In the present case, appellants are making essentially the same argument that was made by the applicant in King. It is appellants' contention that because the clubs would be created for the purpose of providing a social eatery, where its members could enjoy food and camaraderie, and because the clubs would be a nonprofit corporation whose employees would be civically involved through charitable donations, then the requisite purpose is met. Consistent with the supreme court's holding in King, we reject "social eatery, enjoying food, and camaraderie" as a private-club purpose that complies with the requirements of Ark.Code Ann. § 3-9-202(10) (Repl.1996).

We reject as well the appellants' contention that its charitable contributions constitute a qualified purpose within the meaning of Ark.Code Ann. § 3-9-202(10). We note that the testimony of Kim Williams only established that the employees of Chili's restaurant would be permitted to select a local charity to which the restaurant would contribute. We further note that the testimony of Bruce Attinger only established that Outback's local partner would be permitted to select a local charity to which the restaurant would contribute. There was no testimony that the employees of Chili's or the local partner of Outback, who would be making these charitable selections, would be members of the private clubs. Although this evidence establishes that Chili's and Outback's are actively involved in local charities, it fails to establish that the private-club entities, separate and apart from the restaurants, would be engaged in any charitable activities selected by the club members.

The appellants argue that it is speculative to determine whether an entity could lawfully operate as a private club before they are given the opportunity to do so and that such speculation is evidence of arbitrary and capricious action by the Board. We do not agree. To lawfully operate as a private club, the requirements of section 3-9-202(10), inter alia, must be met. It is neither arbitrary nor capricious for the Board to determine, before it issues a private-club permit, whether the club's operation will fulfill a lawful purpose under section 3-9-202(10).

The appellants further argue that the private-club portion of the businesses would not operate at a profit. Pursuant to the reasoning of King, the mere fact that the entities responsible for the nonprofit affairs of the restaurants have been incorporated under the nonprofit laws and will not operate at a profit does not necessarily entitle the restaurants to a private-club permit. Mere compliance with the statute's mandate that a private club be a nonprofit corporation does not diminish the Board's discretion to determine whether the nonprofit entity is designed for a private-club purpose. See King, supra.
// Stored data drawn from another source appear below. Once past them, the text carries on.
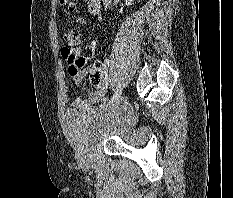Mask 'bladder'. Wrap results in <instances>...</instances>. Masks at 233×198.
I'll return each instance as SVG.
<instances>
[{
  "mask_svg": "<svg viewBox=\"0 0 233 198\" xmlns=\"http://www.w3.org/2000/svg\"><path fill=\"white\" fill-rule=\"evenodd\" d=\"M130 118L128 113L101 106L89 113L69 112L64 127L77 150L88 152L104 137L121 133Z\"/></svg>",
  "mask_w": 233,
  "mask_h": 198,
  "instance_id": "bladder-1",
  "label": "bladder"
}]
</instances>
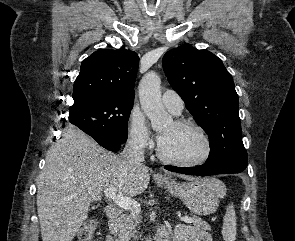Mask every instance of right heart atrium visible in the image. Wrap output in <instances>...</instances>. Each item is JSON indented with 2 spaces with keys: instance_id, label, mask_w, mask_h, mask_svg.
<instances>
[{
  "instance_id": "obj_1",
  "label": "right heart atrium",
  "mask_w": 295,
  "mask_h": 241,
  "mask_svg": "<svg viewBox=\"0 0 295 241\" xmlns=\"http://www.w3.org/2000/svg\"><path fill=\"white\" fill-rule=\"evenodd\" d=\"M128 142L139 151H147L153 141L144 117L137 112H132L128 123Z\"/></svg>"
}]
</instances>
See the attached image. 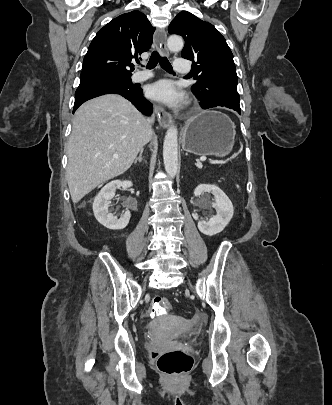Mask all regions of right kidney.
Wrapping results in <instances>:
<instances>
[{
	"instance_id": "obj_1",
	"label": "right kidney",
	"mask_w": 332,
	"mask_h": 405,
	"mask_svg": "<svg viewBox=\"0 0 332 405\" xmlns=\"http://www.w3.org/2000/svg\"><path fill=\"white\" fill-rule=\"evenodd\" d=\"M133 183L129 180H114L106 184L98 195L95 197L93 202V212L97 221L104 227L111 230H122L127 227L131 213L126 210L120 218L114 216L108 211L110 200L114 197L116 189L118 188H130Z\"/></svg>"
}]
</instances>
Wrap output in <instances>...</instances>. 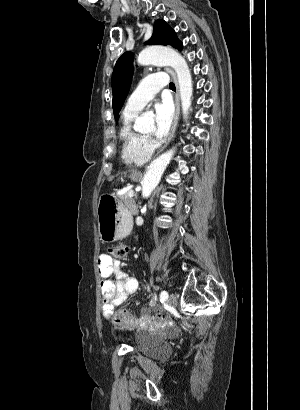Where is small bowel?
I'll return each instance as SVG.
<instances>
[{
  "mask_svg": "<svg viewBox=\"0 0 300 410\" xmlns=\"http://www.w3.org/2000/svg\"><path fill=\"white\" fill-rule=\"evenodd\" d=\"M100 276V289L103 296L102 315L110 318L129 295L138 288L136 278L120 268V262L109 254H100L97 263Z\"/></svg>",
  "mask_w": 300,
  "mask_h": 410,
  "instance_id": "1",
  "label": "small bowel"
}]
</instances>
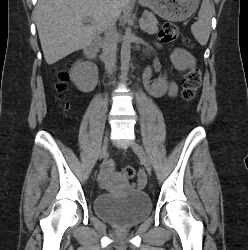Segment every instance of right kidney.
<instances>
[{
    "label": "right kidney",
    "instance_id": "ca27d5eb",
    "mask_svg": "<svg viewBox=\"0 0 248 250\" xmlns=\"http://www.w3.org/2000/svg\"><path fill=\"white\" fill-rule=\"evenodd\" d=\"M70 79L80 91L91 92L98 82V68L94 64L78 61L70 71Z\"/></svg>",
    "mask_w": 248,
    "mask_h": 250
}]
</instances>
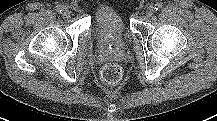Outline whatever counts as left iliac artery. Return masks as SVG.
Wrapping results in <instances>:
<instances>
[{
	"label": "left iliac artery",
	"instance_id": "left-iliac-artery-1",
	"mask_svg": "<svg viewBox=\"0 0 217 121\" xmlns=\"http://www.w3.org/2000/svg\"><path fill=\"white\" fill-rule=\"evenodd\" d=\"M161 8H162V4H161V3H156V4H155L154 9H155L156 11L161 10Z\"/></svg>",
	"mask_w": 217,
	"mask_h": 121
}]
</instances>
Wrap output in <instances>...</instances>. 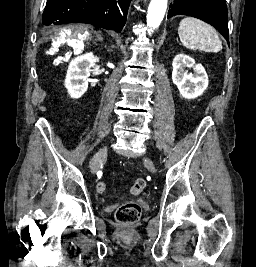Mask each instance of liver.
I'll return each mask as SVG.
<instances>
[{
	"mask_svg": "<svg viewBox=\"0 0 256 267\" xmlns=\"http://www.w3.org/2000/svg\"><path fill=\"white\" fill-rule=\"evenodd\" d=\"M67 28H69V30H72L73 32V34H71V36H68V38H73L75 32H77V34H86V32H89L88 28H84V26H67ZM60 30H65V28H60ZM60 30H55L56 34L57 32H60ZM87 38H91L90 32Z\"/></svg>",
	"mask_w": 256,
	"mask_h": 267,
	"instance_id": "1",
	"label": "liver"
}]
</instances>
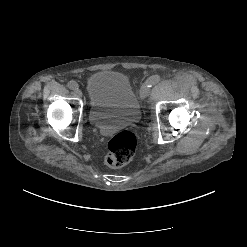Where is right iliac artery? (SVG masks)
<instances>
[{"instance_id":"right-iliac-artery-1","label":"right iliac artery","mask_w":247,"mask_h":247,"mask_svg":"<svg viewBox=\"0 0 247 247\" xmlns=\"http://www.w3.org/2000/svg\"><path fill=\"white\" fill-rule=\"evenodd\" d=\"M68 88L71 90H75L78 88V84L75 81H69L67 84Z\"/></svg>"}]
</instances>
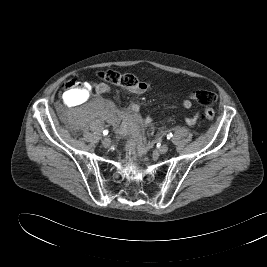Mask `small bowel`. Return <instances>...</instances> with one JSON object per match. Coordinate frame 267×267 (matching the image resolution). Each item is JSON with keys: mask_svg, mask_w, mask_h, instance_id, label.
I'll return each mask as SVG.
<instances>
[{"mask_svg": "<svg viewBox=\"0 0 267 267\" xmlns=\"http://www.w3.org/2000/svg\"><path fill=\"white\" fill-rule=\"evenodd\" d=\"M150 88L151 85L149 83H144L142 86L128 89V91L133 94H143ZM95 91L98 95H106L110 93L111 89L106 83L100 82L96 84ZM181 106L189 110L192 108V102L189 99H185L181 102ZM109 119L114 125L120 123L127 124L134 135L142 126L151 125L153 123V118L151 116L145 118L140 116V106L138 104H131L127 111H114ZM186 122L191 125L195 124L196 118H186Z\"/></svg>", "mask_w": 267, "mask_h": 267, "instance_id": "c3829d8e", "label": "small bowel"}]
</instances>
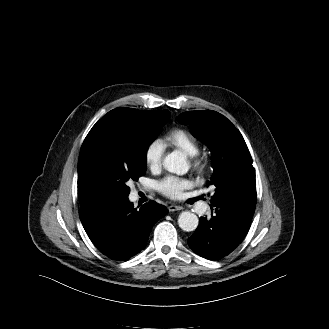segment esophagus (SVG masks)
<instances>
[{
  "label": "esophagus",
  "mask_w": 329,
  "mask_h": 329,
  "mask_svg": "<svg viewBox=\"0 0 329 329\" xmlns=\"http://www.w3.org/2000/svg\"><path fill=\"white\" fill-rule=\"evenodd\" d=\"M182 209H183V207L178 206V205H170V206L168 207V210H169L170 212L177 211V210H182Z\"/></svg>",
  "instance_id": "1"
}]
</instances>
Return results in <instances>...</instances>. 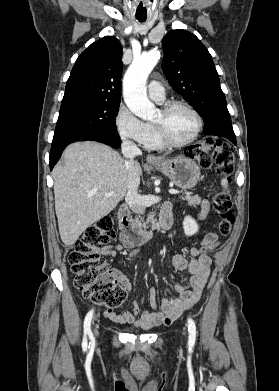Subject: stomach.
Here are the masks:
<instances>
[{"mask_svg":"<svg viewBox=\"0 0 279 391\" xmlns=\"http://www.w3.org/2000/svg\"><path fill=\"white\" fill-rule=\"evenodd\" d=\"M154 167L166 175L176 186L191 189L200 179V169L196 162L185 156L172 159L161 158Z\"/></svg>","mask_w":279,"mask_h":391,"instance_id":"stomach-1","label":"stomach"}]
</instances>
Even if the Board had concluded that appellants had satisfied the "purpose" requirements of section 3-9-202(10), there is substantial evidence to support the Board's decision to deny a private-club permit to appellant. There was evidence that the intersection of State Highways 49 and 63 near the proposed private-club site was dangerous, that there had already been thirty-eight automobile accidents at the intersection during 1999, that the intersection was confusing and drivers frequently entered upon the highway driving in the wrong direction, and that the traffic in the intersection was already congested as the result of a nearby Wal-Mart store. This is substantial evidence that supports the Board's decision to deny appellants' application for a private-club permit.

Because there was substantial evidence that the entities seeking the private-club permits were not qualified under Ark.Code Ann. § 3-9-202(10), and because the decision was not arbitrary or capricious, we affirm.

Affirmed.

GRIFFEN, J., and HAYS, Special Judge, agree.